The outcomes of interest included 30-day mortality and FTR. Patient discharge files from each state were examined for patients expiring within 30 days of admission. The use of 30-day mortality allowed the delay between hospital admission and presumably poor quality of care to manifest within 30 days of admission rather than within the limited time frame of inpatient hospitalization, which varied by hospital and by state (Chassin et al. 1989). FTR was defined as the death of a patient within 30 days of admission after experiencing a postoperative complication in the hospital (Silber et al. 1992, 1995, 1995, 2007; Clarke and Aiken 2003). Patients experiencing complications were identified from the patient discharge databases from each state using a previously defined compilation of secondary diagnoses and procedure codes documented by Silber and colleagues (Silber et al. 2007).
Descriptive statistics are presented showing (1) the characteristics of the study hospitals, (2) the numbers and percentages of patients and nurses in each of the types of hospitals defined by these characteristics, and (3) the characteristics of the patients who underwent AAA repair, including the percentages with different comorbidities and the percentages that died. Both logistic regression and random-effects models were used to estimate the effects of hospital volume of AAA repairs, nurse staffing, and the nurse practice environment on both patient mortality and FTR before and after controlling for patient and hospital characteristics.

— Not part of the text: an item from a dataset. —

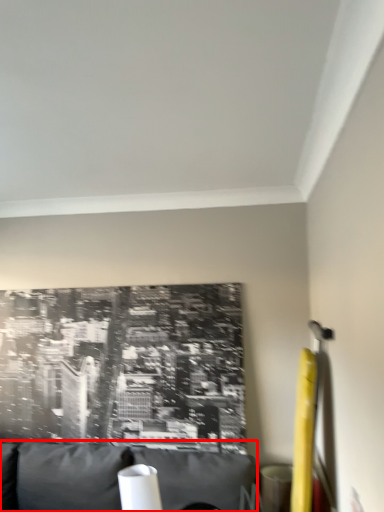 Question: Where is furniture (annotated by the red box) located in relation to table lamp in the image?

Choices:
 (A) right
 (B) left

Answer: (B) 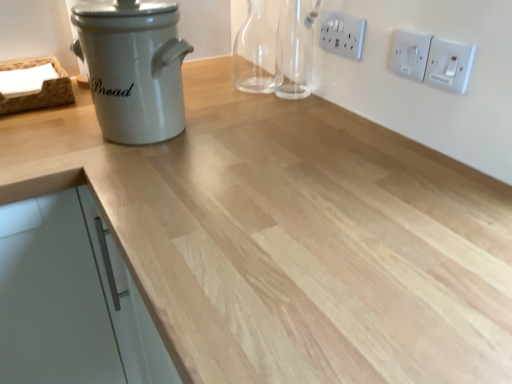 Question: Is white plastic electric outlet at upper right, which is the 1th electric outlet from back to front, thinner than white plastic switch at upper right, which ranks as the 1th electric outlet in right-to-left order?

The final model we describe includes a significant interaction between nurse staffing and surgical volume, and we use main and interaction effect coefficients from that model to estimate how the effect of staffing varies as a function of hospital volume, and vice versa. Although multivariate analysis included both robust regression models and random-effects models, the results were unaffected by the choice of modeling procedure. Thus, we show only the logistic regression models in this study in keeping with prior studies use of these models when studying the volume–outcomes effect. All models were corrected for the lack of independence (or the clustering) of nurses and patients within hospitals by using Huber-White (robust) procedures to adjust the standard errors. All analyses were conducted using STATA version 11 (STATA Corp., College Station, TX, USA), with p < .05 to indicate statistical significance.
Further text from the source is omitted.